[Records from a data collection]
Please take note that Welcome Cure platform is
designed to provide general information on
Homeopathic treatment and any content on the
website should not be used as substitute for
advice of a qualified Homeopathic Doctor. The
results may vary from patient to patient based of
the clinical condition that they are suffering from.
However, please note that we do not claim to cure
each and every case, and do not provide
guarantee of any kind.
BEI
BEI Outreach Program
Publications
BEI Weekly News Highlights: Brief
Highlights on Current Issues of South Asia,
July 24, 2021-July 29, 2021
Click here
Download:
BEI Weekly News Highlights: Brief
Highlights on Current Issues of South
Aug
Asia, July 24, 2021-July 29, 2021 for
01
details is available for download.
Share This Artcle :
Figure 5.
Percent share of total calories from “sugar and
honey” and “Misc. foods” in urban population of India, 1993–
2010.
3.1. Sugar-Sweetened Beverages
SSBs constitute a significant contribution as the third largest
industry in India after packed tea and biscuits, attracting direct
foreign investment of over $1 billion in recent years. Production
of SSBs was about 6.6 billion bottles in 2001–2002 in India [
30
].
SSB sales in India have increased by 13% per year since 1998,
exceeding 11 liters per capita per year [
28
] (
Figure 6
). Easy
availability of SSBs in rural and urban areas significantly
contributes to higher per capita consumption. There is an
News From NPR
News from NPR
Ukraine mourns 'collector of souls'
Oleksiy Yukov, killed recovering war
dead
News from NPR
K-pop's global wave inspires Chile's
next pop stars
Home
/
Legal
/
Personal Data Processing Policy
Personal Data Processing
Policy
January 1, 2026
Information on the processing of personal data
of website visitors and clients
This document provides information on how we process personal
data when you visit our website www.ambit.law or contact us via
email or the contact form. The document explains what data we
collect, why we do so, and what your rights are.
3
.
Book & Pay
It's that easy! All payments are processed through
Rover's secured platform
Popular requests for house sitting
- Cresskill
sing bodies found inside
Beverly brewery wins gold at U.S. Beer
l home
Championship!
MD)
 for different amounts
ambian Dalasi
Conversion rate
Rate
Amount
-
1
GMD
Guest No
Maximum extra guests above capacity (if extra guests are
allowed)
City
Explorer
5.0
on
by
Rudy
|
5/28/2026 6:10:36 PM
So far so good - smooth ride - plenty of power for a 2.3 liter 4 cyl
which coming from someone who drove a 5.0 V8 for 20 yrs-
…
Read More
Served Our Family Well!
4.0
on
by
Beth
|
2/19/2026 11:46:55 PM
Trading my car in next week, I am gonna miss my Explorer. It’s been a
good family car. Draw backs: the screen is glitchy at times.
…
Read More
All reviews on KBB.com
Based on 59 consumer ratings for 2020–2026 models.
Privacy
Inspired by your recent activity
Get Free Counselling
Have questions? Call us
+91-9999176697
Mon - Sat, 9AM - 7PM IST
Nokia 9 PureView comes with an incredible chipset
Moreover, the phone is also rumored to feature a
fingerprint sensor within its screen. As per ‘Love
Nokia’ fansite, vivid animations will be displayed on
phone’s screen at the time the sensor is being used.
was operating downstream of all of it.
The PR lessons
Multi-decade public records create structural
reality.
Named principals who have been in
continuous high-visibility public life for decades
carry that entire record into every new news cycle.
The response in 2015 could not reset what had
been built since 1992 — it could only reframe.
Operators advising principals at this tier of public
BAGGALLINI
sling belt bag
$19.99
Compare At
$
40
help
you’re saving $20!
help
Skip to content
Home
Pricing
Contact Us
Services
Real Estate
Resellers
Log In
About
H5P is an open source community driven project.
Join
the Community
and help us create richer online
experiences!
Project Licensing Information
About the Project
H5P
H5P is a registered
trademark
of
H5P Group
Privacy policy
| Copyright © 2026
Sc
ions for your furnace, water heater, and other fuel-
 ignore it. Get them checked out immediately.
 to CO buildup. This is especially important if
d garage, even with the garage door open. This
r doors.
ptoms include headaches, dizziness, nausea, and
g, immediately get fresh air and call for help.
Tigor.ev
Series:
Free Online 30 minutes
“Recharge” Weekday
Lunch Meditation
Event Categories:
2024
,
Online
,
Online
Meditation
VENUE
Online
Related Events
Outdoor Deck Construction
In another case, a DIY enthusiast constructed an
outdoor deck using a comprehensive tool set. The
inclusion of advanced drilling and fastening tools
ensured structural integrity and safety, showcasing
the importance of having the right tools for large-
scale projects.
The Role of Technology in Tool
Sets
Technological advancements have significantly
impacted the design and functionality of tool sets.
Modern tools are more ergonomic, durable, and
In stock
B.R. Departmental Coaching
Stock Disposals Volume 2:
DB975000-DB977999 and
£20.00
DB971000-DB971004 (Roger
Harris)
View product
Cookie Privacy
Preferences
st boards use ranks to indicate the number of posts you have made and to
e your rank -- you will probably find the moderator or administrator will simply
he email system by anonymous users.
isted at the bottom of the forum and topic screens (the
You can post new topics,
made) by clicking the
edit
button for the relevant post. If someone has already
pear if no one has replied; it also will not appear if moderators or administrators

> **BRIEF**:
Transcribe every entry exactly.

> **RESULT OF THE TASK**:
Please take note that Welcome Cure platform is
designed to provide general information on
Homeopathic treatment and any content on the
website should not be used as substitute for
advice of a qualified Homeopathic Doctor. The
results may vary from patient to patient based of
the clinical condition that they are suffering from.
However, please note that we do not claim to cure
each and every case, and do not provide
guarantee of any kind.
BEI
BEI Outreach Program
Publications
BEI Weekly News Highlights: Brief
Highlights on Current Issues of South Asia,
July 24, 2021-July 29, 2021
Click here
Download:
BEI Weekly News Highlights: Brief
Highlights on Current Issues of South
Aug
Asia, July 24, 2021-July 29, 2021 for
01
details is available for download.
Share This Artcle :
Figure 5.
Percent share of total calories from “sugar and
honey” and “Misc. foods” in urban population of India, 1993–
2010.
3.1. Sugar-Sweetened Beverages
SSBs constitute a significant contribution as the third largest
industry in India after packed tea and biscuits, attracting direct
foreign investment of over $1 billion in recent years. Production
of SSBs was about 6.6 billion bottles in 2001–2002 in India [
30
].
SSB sales in India have increased by 13% per year since 1998,
exceeding 11 liters per capita per year [
28
] (
Figure 6
). Easy
availability of SSBs in rural and urban areas significantly
contributes to higher per capita consumption. There is an
News From NPR
News from NPR
Ukraine mourns 'collector of souls'
Oleksiy Yukov, killed recovering war
dead
News from NPR
K-pop's global wave inspires Chile's
next pop stars
Home
/
Legal
/
Personal Data Processing Policy
Personal Data Processing
Policy
January 1, 2026
Information on the processing of personal data
of website visitors and clients
This document provides information on how we process personal
data when you visit our website www.ambit.law or contact us via
email or the contact form. The document explains what data we
collect, why we do so, and what your rights are.
3
.
Book & Pay
It's that easy! All payments are processed through
Rover's secured platform
Popular requests for house sitting
- Cresskill
sing bodies found inside
Beverly brewery wins gold at U.S. Beer
l home
Championship!
MD)
 for different amounts
ambian Dalasi
Conversion rate
Rate
Amount
-
1
GMD
Guest No
Maximum extra guests above capacity (if extra guests are
allowed)
City
Explorer
5.0
on
by
Rudy
|
5/28/2026 6:10:36 PM
So far so good - smooth ride - plenty of power for a 2.3 liter 4 cyl
which coming from someone who drove a 5.0 V8 for 20 yrs-
…
Read More
Served Our Family Well!
4.0
on
by
Beth
|
2/19/2026 11:46:55 PM
Trading my car in next week, I am gonna miss my Explorer. It’s been a
good family car. Draw backs: the screen is glitchy at times.
…
Read More
All reviews on KBB.com
Based on 59 consumer ratings for 2020–2026 models.
Privacy
Inspired by your recent activity
Get Free Counselling
Have questions? Call us
+91-9999176697
Mon - Sat, 9AM - 7PM IST
Nokia 9 PureView comes with an incredible chipset
Moreover, the phone is also rumored to feature a
fingerprint sensor within its screen. As per ‘Love
Nokia’ fansite, vivid animations will be displayed on
phone’s screen at the time the sensor is being used.
was operating downstream of all of it.
The PR lessons
Multi-decade public records create structural
reality.
Named principals who have been in
continuous high-visibility public life for decades
carry that entire record into every new news cycle.
The response in 2015 could not reset what had
been built since 1992 — it could only reframe.
Operators advising principals at this tier of public
BAGGALLINI
sling belt bag
$19.99
Compare At
$
40
help
you’re saving $20!
help
Skip to content
Home
Pricing
Contact Us
Services
Real Estate
Resellers
Log In
About
H5P is an open source community driven project.
Join
the Community
and help us create richer online
experiences!
Project Licensing Information
About the Project
H5P
H5P is a registered
trademark
of
H5P Group
Privacy policy
| Copyright © 2026
Sc
ions for your furnace, water heater, and other fuel-
 ignore it. Get them checked out immediately.
 to CO buildup. This is especially important if
d garage, even with the garage door open. This
r doors.
ptoms include headaches, dizziness, nausea, and
g, immediately get fresh air and call for help.
Tigor.ev
Series:
Free Online 30 minutes
“Recharge” Weekday
Lunch Meditation
Event Categories:
2024
,
Online
,
Online
Meditation
VENUE
Online
Related Events
Outdoor Deck Construction
In another case, a DIY enthusiast constructed an
outdoor deck using a comprehensive tool set. The
inclusion of advanced drilling and fastening tools
ensured structural integrity and safety, showcasing
the importance of having the right tools for large-
scale projects.
The Role of Technology in Tool
Sets
Technological advancements have significantly
impacted the design and functionality of tool sets.
Modern tools are more ergonomic, durable, and
In stock
B.R. Departmental Coaching
Stock Disposals Volume 2:
DB975000-DB977999 and
£20.00
DB971000-DB971004 (Roger
Harris)
View product
Cookie Privacy
Preferences
st boards use ranks to indicate the number of posts you have made and to
e your rank -- you will probably find the moderator or administrator will simply
he email system by anonymous users.
isted at the bottom of the forum and topic screens (the
You can post new topics,
made) by clicking the
edit
button for the relevant post. If someone has already
pear if no one has replied; it also will not appear if moderators or administrators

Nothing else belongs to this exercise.